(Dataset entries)
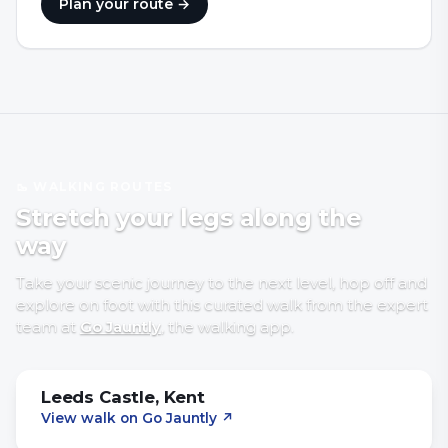
Plan your route →
🥾 WALKING ROUTES
Stretch your legs along the
way
Take your scenic journey to the next level, hop off and
explore on foot with
this curated walk
from the expert
team at
Go Jauntly
, the walking app
.
Leeds Castle, Kent
View walk on Go Jauntly
↗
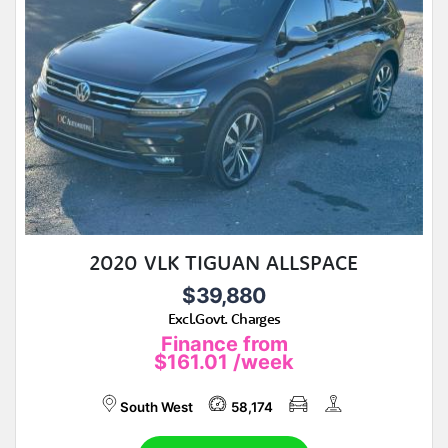
2020 VLK TIGUAN ALLSPACE
$39,880
Excl.Govt. Charges
Finance from
$161.01
/week
South West
58,174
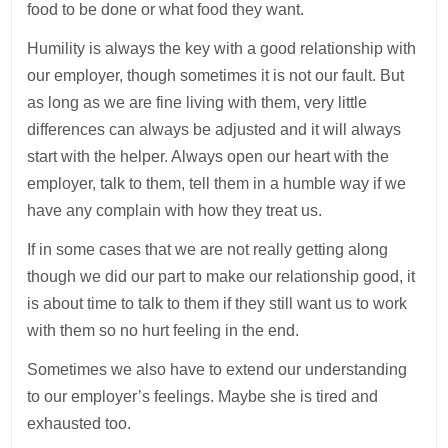
food to be done or what food they want.
Humility is always the key with a good relationship with
our employer, though sometimes it is not our fault. But
as long as we are fine living with them, very little
differences can always be adjusted and it will always
start with the helper. Always open our heart with the
employer, talk to them, tell them in a humble way if we
have any complain with how they treat us.
If in some cases that we are not really getting along
though we did our part to make our relationship good, it
is about time to talk to them if they still want us to work
with them so no hurt feeling in the end.
Sometimes we also have to extend our understanding
to our employer’s feelings. Maybe she is tired and
exhausted too.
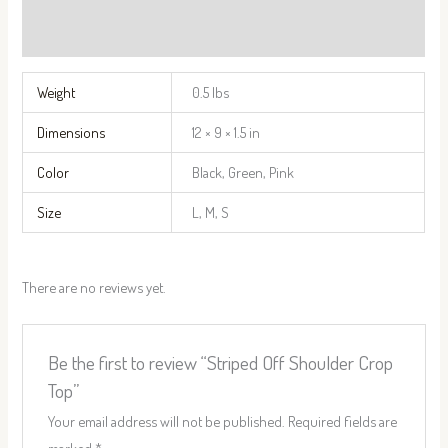
Reviews (0)
Weight
0.5 lbs
Dimensions
12 × 9 × 1.5 in
Color
Black, Green, Pink
Size
L, M, S
There are no reviews yet.
Be the first to review “Striped Off Shoulder Crop
Top”
Your email address will not be published.
Required fields are
marked
*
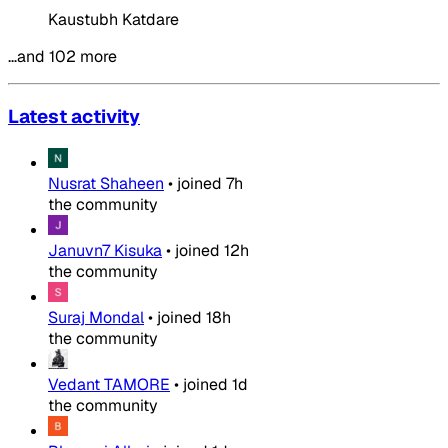
Kaustubh Katdare
…and 102 more
Latest activity
Nusrat Shaheen
•
joined
7h
the community
Januvn7 Kisuka
•
joined
12h
the community
Suraj Mondal
•
joined
18h
the community
Vedant TAMORE
•
joined
1d
the community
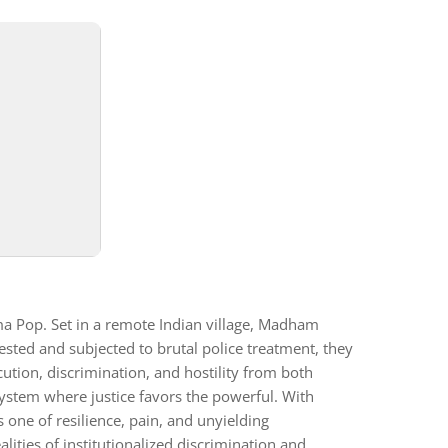
 Pop. Set in a remote Indian village, Madham
ested and subjected to brutal police treatment, they
ution, discrimination, and hostility from both
 system where justice favors the powerful. With
 one of resilience, pain, and unyielding
lities of institutionalized discrimination and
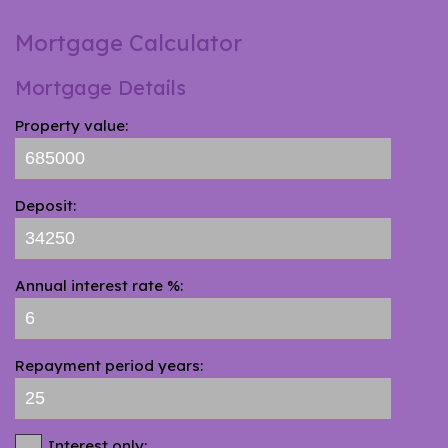
Mortgage Calculator
Mortgage Details
Property value:
Deposit:
Annual interest rate %:
Repayment period years:
Interest only:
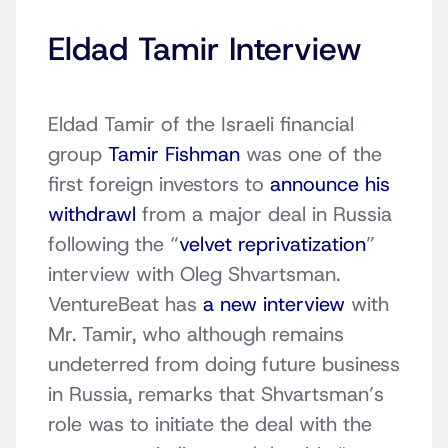
Eldad Tamir Interview
Eldad Tamir of the Israeli financial
group
Tamir Fishman
was one of the
first foreign investors to
announce his
withdrawl
from a major deal in Russia
following the “
velvet reprivatization
”
interview with Oleg Shvartsman.
VentureBeat has
a new interview
with
Mr. Tamir, who although remains
undeterred from doing future business
in Russia, remarks that Shvartsman’s
role was to initiate the deal with the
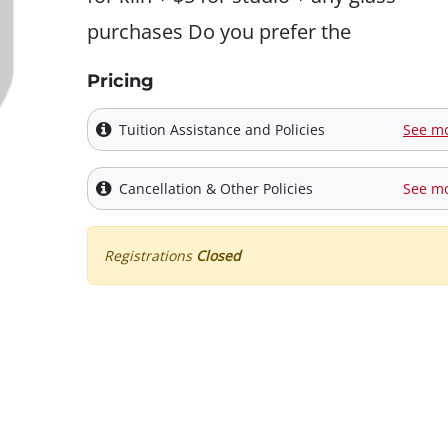
purchases Do you prefer the
Pricing
Tuition Assistance and Policies
See m
Cancellation & Other Policies
See m
Registrations
Closed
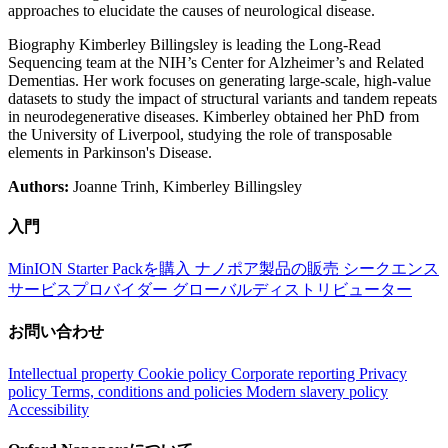
approaches to elucidate the causes of neurological disease.
Biography Kimberley Billingsley is leading the Long-Read
Sequencing team at the NIH’s Center for Alzheimer’s and Related
Dementias. Her work focuses on generating large-scale, high-value
datasets to study the impact of structural variants and tandem repeats
in neurodegenerative diseases. Kimberley obtained her PhD from
the University of Liverpool, studying the role of transposable
elements in Parkinson's Disease.
Authors:
Joanne Trinh, Kimberley Billingsley
入門
MinION Starter Packを購入
ナノポア製品の販売
シークエンス
サービスプロバイダー
グローバルディストリビューター
お問い合わせ
Intellectual property
Cookie policy
Corporate reporting
Privacy
policy
Terms, conditions and policies
Modern slavery policy
Accessibility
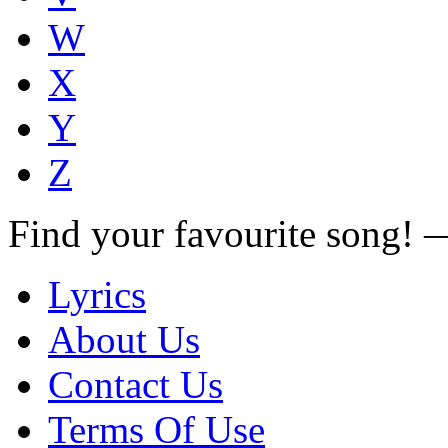
W
X
Y
Z
Find your favourite song!
Lyrics
About Us
Contact Us
Terms Of Use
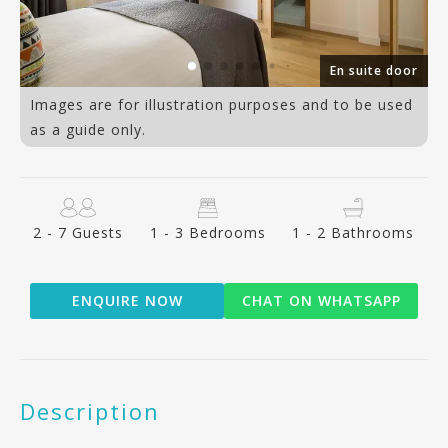
ce
En suite door
Images are for illustration purposes and to be used
as a guide only.
2 - 7 Guests
1 - 3 Bedrooms
1 - 2 Bathrooms
ENQUIRE NOW
CHAT ON WHATSAPP
Description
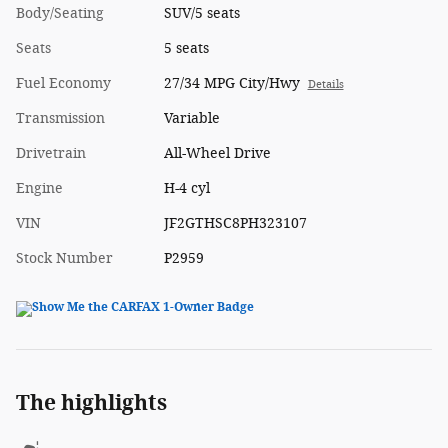
Body/Seating
SUV/5 seats
Seats
5 seats
Fuel Economy
27/34 MPG City/Hwy
Details
Transmission
Variable
Drivetrain
All-Wheel Drive
Engine
H-4 cyl
VIN
JF2GTHSC8PH323107
Stock Number
P2959
The highlights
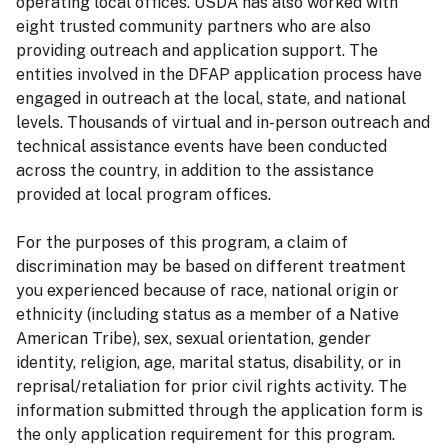
operating local offices. USDA has also worked with
eight trusted community partners who are also
providing outreach and application support. The
entities involved in the DFAP application process have
engaged in outreach at the local, state, and national
levels. Thousands of virtual and in-person outreach and
technical assistance events have been conducted
across the country, in addition to the assistance
provided at local program offices.
For the purposes of this program, a claim of
discrimination may be based on different treatment
you experienced because of race, national origin or
ethnicity (including status as a member of a Native
American Tribe), sex, sexual orientation, gender
identity, religion, age, marital status, disability, or in
reprisal/retaliation for prior civil rights activity. The
information submitted through the application form is
the only application requirement for this program.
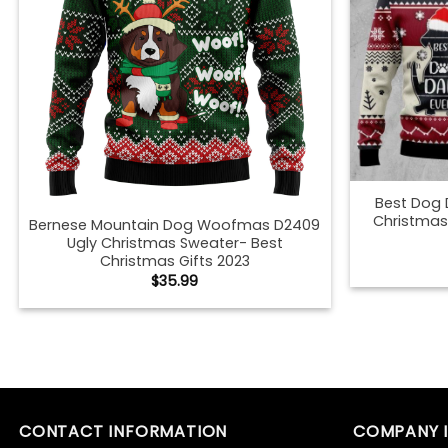
Best Dog 
Christmas
Bernese Mountain Dog Woofmas D2409
Ugly Christmas Sweater- Best
Christmas Gifts 2023
$
35.99
Best Dog Ugly Christmas Sweater –
Best Germ
Best Christmas Gifts 2023
Christmas
$
35.99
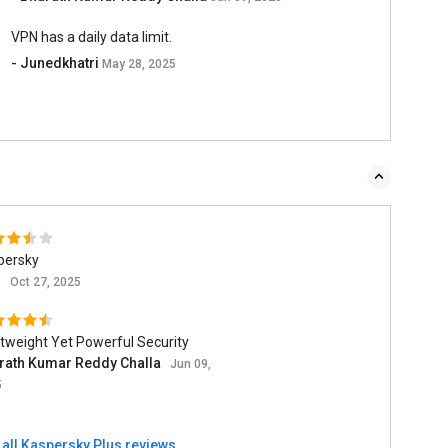
VPN has a daily data limit.
- Junedkhatri
May 28, 2025
persky
n
Oct 27, 2025
tweight Yet Powerful Security
rath Kumar Reddy Challa
Jun 09,
5
 all Kaspersky Plus reviews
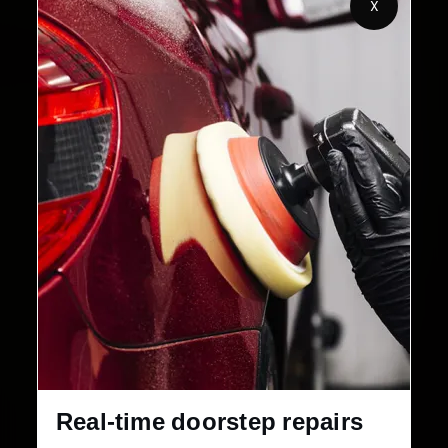
X
Customers Served
Customer Rating
32+
30-Day
Cities in India
Service Warranty
Real-time doorstep repairs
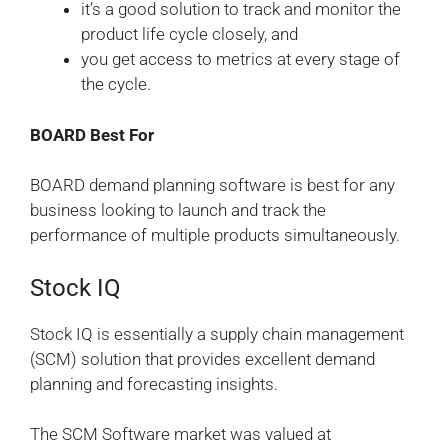
it’s a good solution to track and monitor the
product life cycle closely, and
you get access to metrics at every stage of
the cycle.
BOARD Best For
BOARD demand planning software is best for any
business looking to launch and track the
performance of multiple products simultaneously.
Stock IQ
Stock IQ is essentially a supply chain management
(SCM) solution that provides excellent demand
planning and forecasting insights.
The SCM Software market was valued at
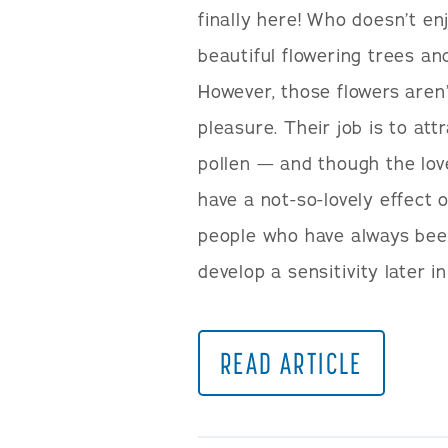
finally here! Who doesn’t en
beautiful flowering trees an
However, those flowers aren’
pleasure. Their job is to at
pollen — and though the lov
have a not-so-lovely effect 
people who have always bee
develop a sensitivity later in
READ ARTICLE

• [Your instructions]: Whatever pictures the records hold, omit them; give again exactly the lines from the one containing "Pop. Set in a remote Indian village, Madham" through the one containing "datasets to study".

• [Answer to this exercise]:
 Pop. Set in a remote Indian village, Madham
ested and subjected to brutal police treatment, they
ution, discrimination, and hostility from both
 system where justice favors the powerful. With
 one of resilience, pain, and unyielding
lities of institutionalized discrimination and
Mortgage Calculator
Mortgage Details
Property value:
Deposit:
Annual interest rate %:
Repayment period years:
Interest only:
Eldad Tamir Interview
Eldad Tamir of the Israeli financial
group
Tamir Fishman
was one of the
first foreign investors to
announce his
withdrawl
from a major deal in Russia
following the “
velvet reprivatization
”
interview with Oleg Shvartsman.
VentureBeat has
a new interview
with
Mr. Tamir, who although remains
undeterred from doing future business
in Russia, remarks that Shvartsman’s
role was to initiate the deal with the
purchases Do you prefer the
Pricing
Tuition Assistance and Policies
See m
Cancellation & Other Policies
See m
Registrations
Closed
approaches to elucidate the causes of neurological disease.
Biography Kimberley Billingsley is leading the Long-Read
Sequencing team at the NIH’s Center for Alzheimer’s and Related
Dementias. Her work focuses on generating large-scale, high-value
datasets to study the impact of structural variants and tandem repeats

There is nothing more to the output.